Satpol PP Razia Dua Lokalisasi di Brebes, Minta Mucikari Tutup Mandiri

Satpol PP Brebes razia lokalisasi Klikiran & Ciregol. Pemilik diminta tutup mandiri selama Ramadan guna jaga kekhusyukan ibadah dan ketertiban umum.
BREBES, puskapik.com – Jajaran Satuan Polisi (Satpol) Pamong Praja (PP) Kabupaten Brebes merazia dua titik lokalisasi di wilayahnya, kemarin (25/2). Petugas meminta para mucikari dan pemilik lokalisasi untuk menutup kegiatannya secara mandiri selama ramadan.
Dalam razia yang dipimpin langsung Kepala Satpol PP Kabupaten Brebes, Caridah juga menegaskan, jika masih ada yang nekad beroperasi akan di kenai sanksi tegas. Kedua lokalisasi yang di razia yakni, di Klikiran Kecamatan Jatibarang dan di Ciregol Kecamatan Tonjong.
Kapala Satpol PP Kabupaten Brebes Caridah mengatakan, kegiatan itu merupakan bagian dari penegakan aturan daerah. Sekaligus bentuk komitmen pemerintah daerah dalam menciptakan lingkungan yang aman dan kondusif.

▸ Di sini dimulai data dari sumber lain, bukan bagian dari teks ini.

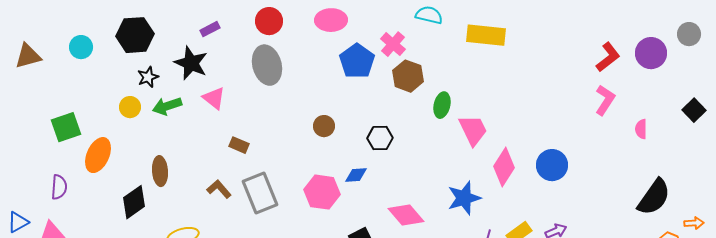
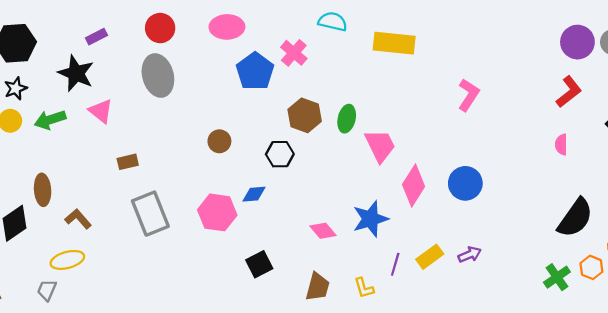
purple circle: (651, 53) -> (577, 42), moved
red L-shape: (608, 57) -> (569, 92), moved
brown hexagon: (408, 76) -> (305, 115), moved
black star: (148, 77) -> (16, 88), moved
pink L-shape: (605, 100) -> (469, 95), moved
brown rectangle: (239, 145) -> (128, 162), turned -36
brown L-shape: (219, 189) -> (78, 219), moved
pink diamond: (406, 215) -> (323, 231), moved, size x0.7

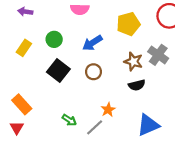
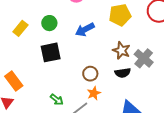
gray cross: (158, 55) -> (144, 58), moved
black square: (58, 70) -> (51, 52), turned 35
brown circle: (93, 72) -> (90, 74), moved

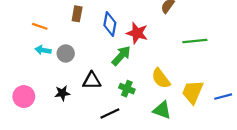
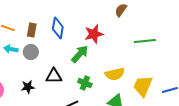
brown rectangle: (77, 14) -> (32, 30), moved
blue diamond: (110, 24) -> (58, 28), moved
red star: (137, 33) -> (94, 34), turned -30
yellow semicircle: (161, 78) -> (115, 74), turned -66

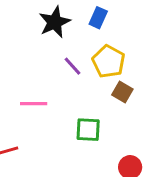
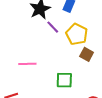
purple line: (72, 66) -> (53, 27), moved

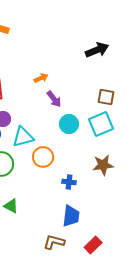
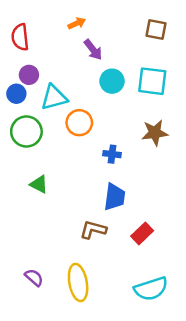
brown square: (106, 97) -> (156, 30), moved
cyan square: (101, 124) -> (152, 81), turned 30

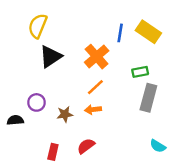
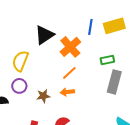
yellow semicircle: (38, 26) -> (20, 61), moved
yellow rectangle: (148, 32) -> (114, 26), turned -50
black triangle: (51, 57) -> (44, 35), moved

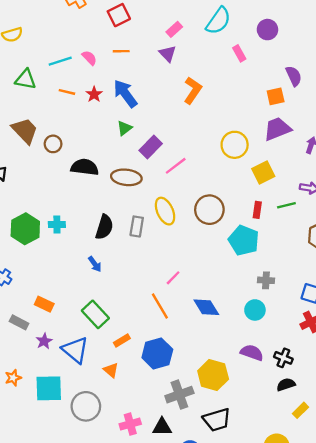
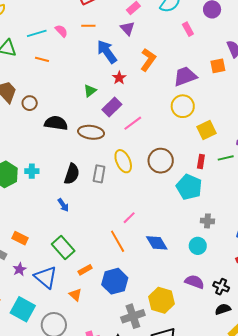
red star: (94, 94) -> (119, 78), moved
blue arrow: (125, 94) -> (107, 52), moved
purple trapezoid: (277, 129) -> (185, 76), moved
cyan square: (49, 388) -> (23, 309), turned 30

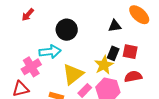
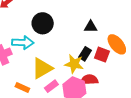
orange ellipse: (139, 15) -> (117, 44), moved
yellow star: (104, 65) -> (74, 64), turned 30
red semicircle: (133, 76) -> (89, 80), moved

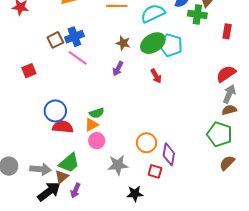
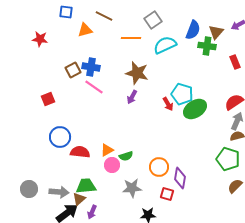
red rectangle: (227, 31) -> (235, 62), turned -32
blue cross: (74, 37) -> (91, 67), turned 30
brown star: (123, 43) -> (137, 73), size x1.6
green ellipse: (153, 43) -> (195, 109), moved
cyan pentagon: (171, 45) -> (182, 94), moved
blue circle: (55, 111) -> (60, 137), moved
green semicircle: (97, 113) -> (126, 156), moved
green trapezoid: (69, 163) -> (86, 186), turned -145

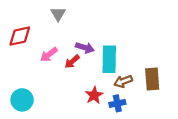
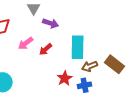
purple arrow: (85, 48) -> (51, 23), moved
brown rectangle: (152, 79) -> (115, 64), turned -48

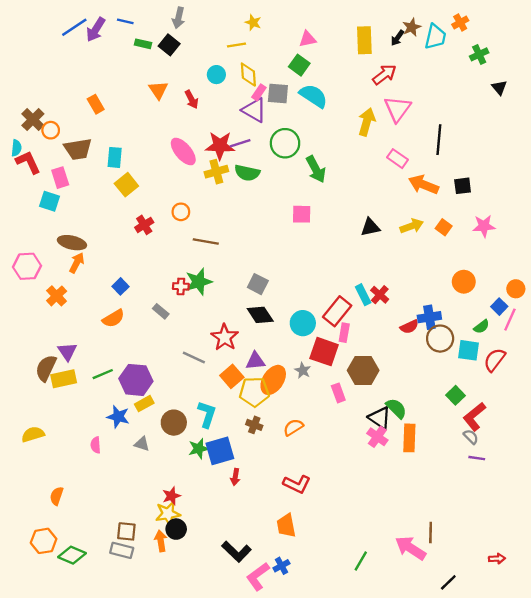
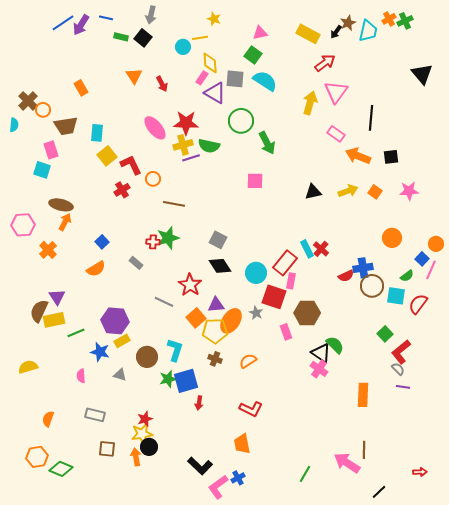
yellow rectangle: (364, 40) -> (308, 34), turned -60
green cross: (479, 54) -> (405, 21), moved
cyan circle: (216, 75) -> (183, 47), moved
black triangle: (499, 88) -> (422, 74), size x1.6
pink rectangle: (259, 92) -> (202, 78), moved
purple line: (240, 143) -> (191, 158), moved
red L-shape: (28, 162) -> (131, 165), moved
green line: (103, 374) -> (76, 333), moved
orange rectangle: (409, 438) -> (363, 395), moved
gray rectangle: (122, 550) -> (95, 415), moved

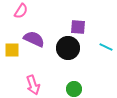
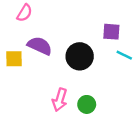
purple square: (78, 27) -> (111, 32), moved
pink arrow: (33, 85) -> (60, 100), moved, turned 36

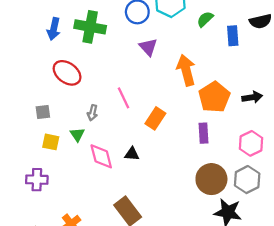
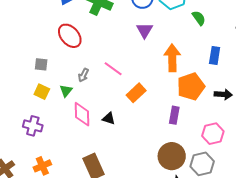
green semicircle: (205, 19) -> (199, 18), turned 84
blue rectangle: (233, 36) -> (215, 56), moved
pink line: (124, 98) -> (113, 69), turned -42
purple cross: (37, 180) -> (33, 126), moved

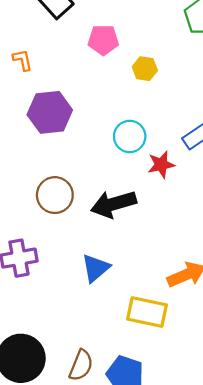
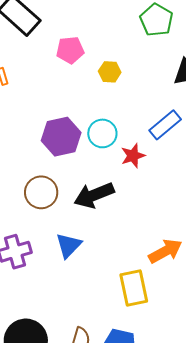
purple hexagon: (50, 112) -> (61, 137), moved
blue triangle: (96, 268) -> (69, 245), moved
yellow rectangle: (147, 312) -> (134, 288), turned 72

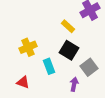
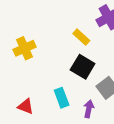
yellow cross: (28, 47) -> (24, 48), moved
cyan rectangle: (49, 66) -> (62, 98), moved

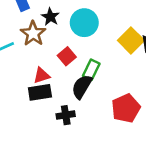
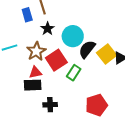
brown star: (33, 33) -> (36, 51), moved
red square: (67, 56) -> (56, 60), size x1.5
black semicircle: (82, 87) -> (87, 49), moved

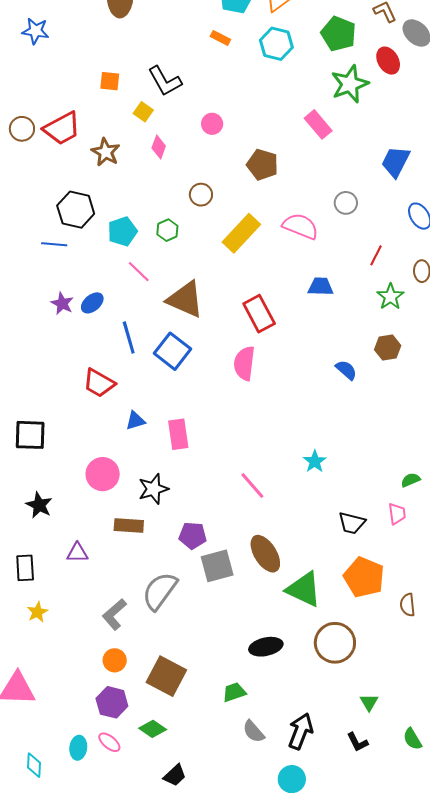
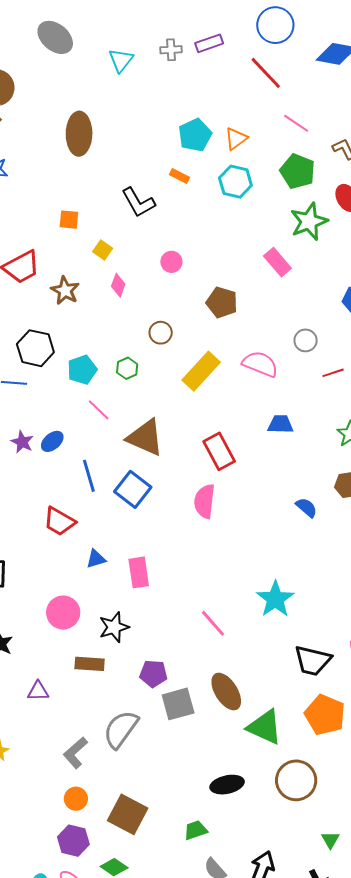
black L-shape: (165, 81) -> (138, 202), moved
red line: (376, 255) -> (333, 373), moved, turned 45
cyan star: (315, 461) -> (275, 599), size x1.6
black trapezoid: (352, 523) -> (313, 661), size x1.4

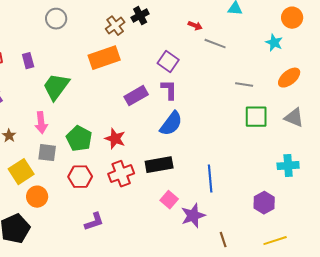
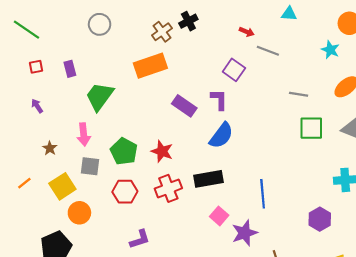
purple square: (168, 62) -> (234, 70), moved
purple rectangle: (136, 96) -> (184, 106), turned 65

Baca Juga: BPJS Nonaktif di Brebes, 1.300 Jiwa Direaktivasi karena Penyakit Khusus
"Apalagi saat ini di bulan suci Ramadhan, kita harus menghargai dan menghormati umat muslim di Kabupaten Brebes yang tengah menjalankan ibadah puasa," katanya, Kamis (26/02) siang.
Menurut dia, razia di dua lokalisasi itu juga sebagai sosialisasi dan pembinaan terhadap para mucikari. Termasuk, wanita yang diduga terlibat praktik prostitusi
"Kami tidak merazia untuk diamankan ke kantor. Kami lebih mengutamakan upaya tindakan persuasif. Kami memberikan arahan para pemilik tempat lokalisasi untuk menutup praktik prositusi tersebut secara mandiri," tandasnya.
Meski bersifat himbauan, lanjut dia, tetapi Satpol PP tegas tidak akan segan-segan mengambil tindakan sesuai dengan Perda yang berlaku di Kabupaten Brebes. Itu jika masih membandel membuka praktik prositusi.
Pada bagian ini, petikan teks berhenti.